#### What is expected:
Copy nothing from the entries below except the lines from the one containing "Image attached. Segment" through the one containing "Here is an image. Find stomach.", and copy those exactly.

^^^^^^^^^^^^^^^^

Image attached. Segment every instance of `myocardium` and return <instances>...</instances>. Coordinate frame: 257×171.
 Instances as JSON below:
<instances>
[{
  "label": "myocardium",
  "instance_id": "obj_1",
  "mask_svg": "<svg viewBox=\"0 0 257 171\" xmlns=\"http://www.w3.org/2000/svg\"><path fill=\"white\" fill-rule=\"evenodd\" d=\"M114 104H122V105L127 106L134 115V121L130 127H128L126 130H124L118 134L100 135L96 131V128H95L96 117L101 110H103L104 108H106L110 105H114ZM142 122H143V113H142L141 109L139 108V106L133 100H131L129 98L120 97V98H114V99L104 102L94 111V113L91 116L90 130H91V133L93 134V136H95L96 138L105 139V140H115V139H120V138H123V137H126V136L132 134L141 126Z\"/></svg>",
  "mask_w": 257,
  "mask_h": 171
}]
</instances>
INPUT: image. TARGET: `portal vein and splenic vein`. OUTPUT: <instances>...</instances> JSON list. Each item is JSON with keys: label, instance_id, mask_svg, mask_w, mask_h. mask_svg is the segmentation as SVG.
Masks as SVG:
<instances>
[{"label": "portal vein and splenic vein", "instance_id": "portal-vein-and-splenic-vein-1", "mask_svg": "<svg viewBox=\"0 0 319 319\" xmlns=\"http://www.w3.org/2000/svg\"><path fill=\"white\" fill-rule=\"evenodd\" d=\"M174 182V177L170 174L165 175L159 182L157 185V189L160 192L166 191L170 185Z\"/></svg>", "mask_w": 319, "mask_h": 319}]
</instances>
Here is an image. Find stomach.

^^^^^^^^^^^^^^^^

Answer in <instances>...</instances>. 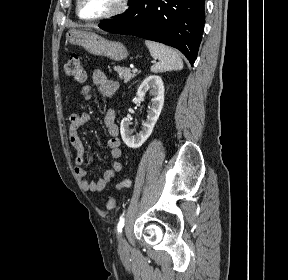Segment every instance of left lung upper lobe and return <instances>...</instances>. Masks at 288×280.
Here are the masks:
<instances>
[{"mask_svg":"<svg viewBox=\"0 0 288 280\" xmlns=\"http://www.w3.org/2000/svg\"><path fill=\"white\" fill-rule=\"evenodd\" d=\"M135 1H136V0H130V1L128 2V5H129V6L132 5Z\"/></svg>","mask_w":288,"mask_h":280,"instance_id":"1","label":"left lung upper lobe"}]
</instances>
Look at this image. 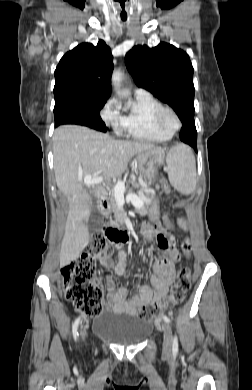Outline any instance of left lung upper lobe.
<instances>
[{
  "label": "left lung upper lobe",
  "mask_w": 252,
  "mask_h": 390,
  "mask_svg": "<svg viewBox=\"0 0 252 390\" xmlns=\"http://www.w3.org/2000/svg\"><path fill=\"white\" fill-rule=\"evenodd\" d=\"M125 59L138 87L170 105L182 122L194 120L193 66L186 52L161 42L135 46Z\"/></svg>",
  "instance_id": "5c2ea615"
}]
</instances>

^^^^^^^^^^^^^^^^

#### Written reply:
Image attached. Segment every instance of `myocardium` and return <instances>...</instances>. Coordinate frame: 257×171.
 Instances as JSON below:
<instances>
[{
  "label": "myocardium",
  "instance_id": "obj_1",
  "mask_svg": "<svg viewBox=\"0 0 257 171\" xmlns=\"http://www.w3.org/2000/svg\"><path fill=\"white\" fill-rule=\"evenodd\" d=\"M114 104H122V105L127 106L134 115V121L130 127H128L126 130H124L118 134L100 135L96 131V128H95L96 117L101 110H103L104 108H106L110 105H114ZM142 122H143V113H142L141 109L139 108V106L133 100H131L129 98L120 97V98H114V99L104 102L94 111V113L91 116L90 130H91V133L93 134V136H95L96 138L105 139V140H115V139H120V138H123V137H126V136L132 134L141 126Z\"/></svg>",
  "mask_w": 257,
  "mask_h": 171
}]
</instances>
INPUT: image. TARGET: `portal vein and splenic vein`. OUTPUT: <instances>...</instances> JSON list. Each item is JSON with keys: label, instance_id, mask_svg, mask_w, mask_h. mask_svg is the segmentation as SVG.
Masks as SVG:
<instances>
[{"label": "portal vein and splenic vein", "instance_id": "portal-vein-and-splenic-vein-1", "mask_svg": "<svg viewBox=\"0 0 319 319\" xmlns=\"http://www.w3.org/2000/svg\"><path fill=\"white\" fill-rule=\"evenodd\" d=\"M174 182V177L170 174L165 175L159 182L157 185V189L160 192L166 191L170 185Z\"/></svg>", "mask_w": 319, "mask_h": 319}]
</instances>
Here is an image. Find stomach.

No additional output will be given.